See : https://en.m.wikipedia.org/wiki/Secure_voice
It's all about bandwidth. At a minimum cellular voice signals have 4.7 kilobits of bandwidth per second.
Plus the cell phone network and the cell phones themselves, work really really hard, at compressing that data stream for human voices only.
So if you're going to use some acoustic coupling to send data acoustically over the cellular network, you're not going to get 4.7 kilobits per second, you're going to get less than that.
Encrypting your voice stream, is going to take some bandwidth, so let's say there's a 10% overhead, so we're at about 4 kilobits per second of total voice bandwidth after encryption.
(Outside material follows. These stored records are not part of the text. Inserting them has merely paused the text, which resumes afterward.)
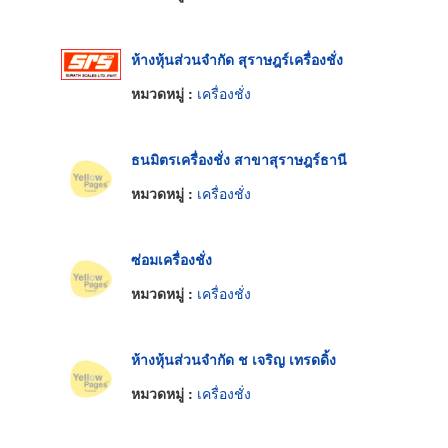
ห้างหุ้นส่วนจำกัด สุราษฎร์เครื่องชั่ง
หมวดหมู่ :
เครื่องชั่ง
ธนมิตรเครื่องชั่ง สาขาสุราษฎร์ธานี
หมวดหมู่ :
เครื่องชั่ง
ซ่อมเครื่องชั่ง
หมวดหมู่ :
เครื่องชั่ง
ห้างหุ้นส่วนจำกัด ช เจริญ เทรดดิ้ง
หมวดหมู่ :
เครื่องชั่ง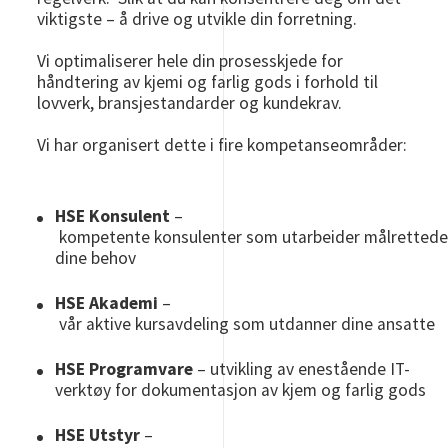
viktigste – å drive og utvikle din forretning.
Vi optimaliserer hele din prosesskjede for
håndtering av kjemi og farlig gods i forhold til
lovverk, bransjestandarder og kundekrav.
Vi har organisert dette i fire kompetanseområder:
HSE Konsulent
–
kompetente konsulenter som utarbeider målrettede 
dine behov
HSE Akademi
–
vår aktive kursavdeling som utdanner dine ansatte
HSE Programvare
– utvikling av enestående IT-
verktøy for dokumentasjon av kjem og farlig gods
HSE Utstyr
–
http://www.whence.com/minimodem/ is a neat program that does software audio encoding and decoding so you could run a virtual modem from your desktop or phone.
Here is a demonstration of the general concept: https://www.youtube.com/watch?v=uQqWHLZjOjA
https://spectrum.ieee.org/why-mobile-voice-quality-still-stinksand-how-to-fix-it
Here is some secure voice modulation demonstrations that you could use as a starting point: https://www.youtube.com/watch?v=BLKHf40K0Wk
This program does exactly what you want. Implement secure voice in software. You would just have to transmit this over your cell phone. It's possible this could be built out for Android for your specific use case, but right now it's built for generalized radio transmission. So you could build two of these, for either party. And connect via audio call over the cell phone. You just might not get as much bandwidth, and call quality as you want. You'd have to keep reducing the settings until it worked
https://github.com/aarmono/crypto_transceiver_instructions
One big obstacle, is you're going to have to do physical key exchange for your endpoints. If you use the internet for that key exchange, you might as well use encrypted voip.